On le voit : comme faits, peu de chose. Autant dire rien. Mais partout une semence qui germe, moins que cela : un rêve. Mais ce rêve, si exalté qu’il soit chez les uns et si mystique chez les autres, n’est pas le consolateur platonique des courtes heures de repos. Il est le désir, il est l’espérance, il est la volonté, qui peu à peu grandiront, se préciseront, s’affirmeront et un jour de révolution prendront leur vol, pour retomber brisés, mais non lassés, et se reformer sur un plan plus conforme à la réalité de l’univers et au pouvoir de ses chétifs habitants.



CHAPITRE VII


LA POLITIQUE DES AFFAIRES


La loi des incompatibilités parlementaires. — Thiers rejette la Chambre sur les lois d’affaires. — Tout pour les rentiers et les banquiers, rien pour la boutique et l’atelier. — La conversion, les chemins de fer, les mines, la Banque de France. — Thiers propose de ramener en Francs les cendres de Napoléon. — La Chambre rejette la réforme électorale. — Les banquets pour la réforme : les communistes organisent le leur. — L’échauffourée de Boulogne : Louis Bonaparte interné à Ham.


Revenu au pouvoir, Thiers allait avoir à lutter à la fois contre le monarque qui l’avait appelé à contre-cœur et contre une Chambre dont les éléments de droite ne le soutiendraient pas dans ses actes gouvernementaux et dont les éléments de gauche le serviraient mal dans ces actes, en même temps qu’ils lui susciteraient toute sorte d’embarras en suivant les doctrinaires, qui se découvraient subitement une austère tendresse pour les principes.

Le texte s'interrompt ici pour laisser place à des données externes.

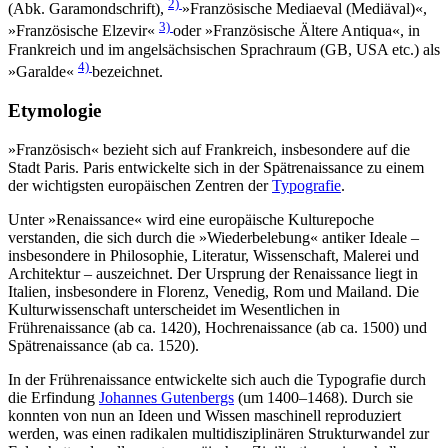
2)
(Abk. Garamondschrift),
»Französische Mediaeval (Mediäval)«,
3)
»Französische Elzevir«
oder »Französische Ältere Antiqua«, in
Frankreich und im angelsächsischen Sprachraum (GB, USA etc.) als
4)
»Garalde«
bezeichnet.
Etymologie
»Französisch« bezieht sich auf Frankreich, insbesondere auf die
Stadt Paris. Paris entwickelte sich in der Spätrenaissance zu einem
der wichtigsten europäischen Zentren der
Typografie
.
Unter »Renaissance« wird eine europäische Kulturepoche
verstanden, die sich durch die »Wiederbelebung« antiker Ideale –
insbesondere in Philosophie, Literatur, Wissenschaft, Malerei und
Architektur – auszeichnet. Der Ursprung der Renaissance liegt in
Italien, insbesondere in Florenz, Venedig, Rom und Mailand. Die
Kulturwissenschaft unterscheidet im Wesentlichen in
Frührenaissance (ab ca. 1420), Hochrenaissance (ab ca. 1500) und
Spätrenaissance (ab ca. 1520).
In der Frührenaissance entwickelte sich auch die Typografie durch
die Erfindung
Johannes Gutenbergs
(um 1400–1468). Durch sie
konnten von nun an Ideen und Wissen maschinell reproduziert
werden, was einen radikalen multidisziplinären Strukturwandel zur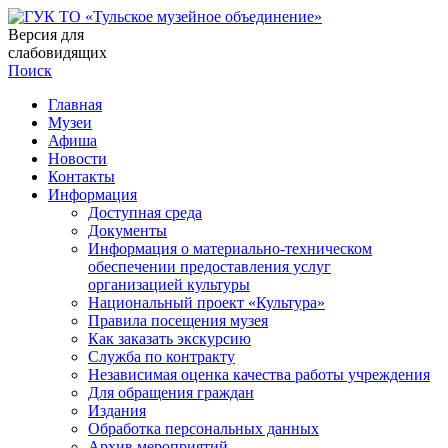
Версия для
слабовидящих
Поиск
Главная
Музеи
Афиша
Новости
Контакты
Информация
Доступная среда
Документы
Информация о материально-техническом
обеспечении предоставления услуг
организацией культуры
Национальный проект «Культура»
Правила посещения музея
Как заказать экскурсию
Служба по контракту
Независимая оценка качества работы учреждения
Для обращения граждан
Издания
Обработка персональных данных
Архив мероприятий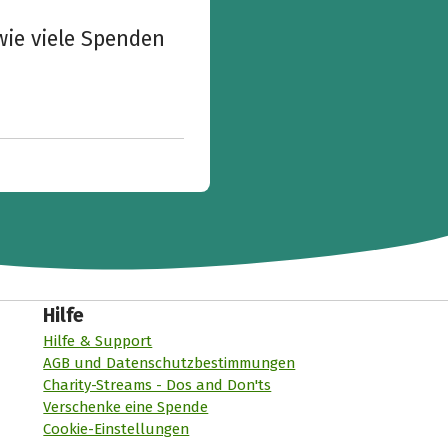
wie viele Spenden
Hilfe
Hilfe & Support
AGB und Datenschutzbestimmungen
Charity-Streams - Dos and Don'ts
Verschenke eine Spende
Cookie-Einstellungen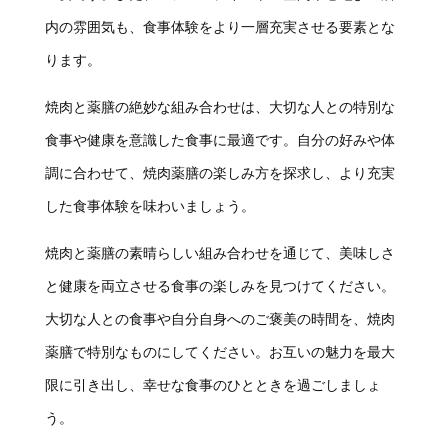
内の雰囲気も、食事体験をより一層充実させる要素とな
ります。
焼肉と薬膳の絶妙な組み合わせは、大切な人との特別な
食事や健康を意識した食事に最適です。自分の好みや体
調に合わせて、焼肉薬膳の楽しみ方を探求し、より充実
した食事体験を味わいましょう。
焼肉と薬膳の素晴らしい組み合わせを通じて、美味しさ
と健康を両立させる食事の楽しみを見つけてください。
大切な人との食事や自分自身へのご褒美の時間を、焼肉
薬膳で特別なものにしてください。お互いの魅力を最大
限に引き出し、幸せな食事のひとときを過ごしましょ
う。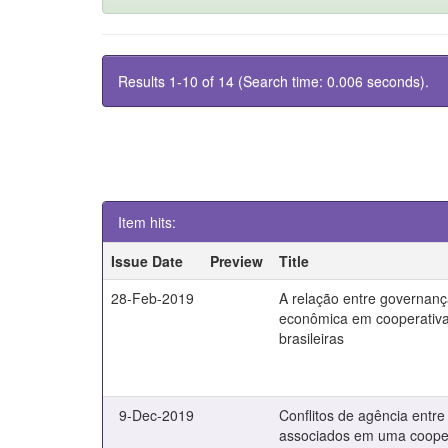
Results 1-10 of 14 (Search time: 0.006 seconds).
Item hits:
Issue Date
Preview
Title
28-Feb-2019
A relação entre governança
econômica em cooperativa
brasileiras
9-Dec-2019
Conflitos de agência entre
associados em uma cooper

Les républicains s’indignaient de voir la gauche monarchique prendre pour chef de file un homme dont l’opposition au pouvoir n’avait jamais été qu’un immense appétit de pouvoir.

« Il faut, disait le National (6 mars 1846), que notre opposition constitutionnelle de dix ans soit tombée bien bas dans sa propre estime et désespère bien de sa fortune, pour placer ainsi à fonds perdus son honneur et son avenir sur la tête d’un aventurier politique. » Le National en parlait bien à son aise, lui qui n’avait rien à attendre du pouvoir, que des rigueurs, ou des tentatives de détournement, par corruption, de ses rédacteurs. Odilon Barrot avait trouvé le mot de la situation, lui qui voyait avec regret se former le nouveau courant : « Je ne puis les tenir, disait-il ; ces pauvres hères ont faim depuis dix ans. »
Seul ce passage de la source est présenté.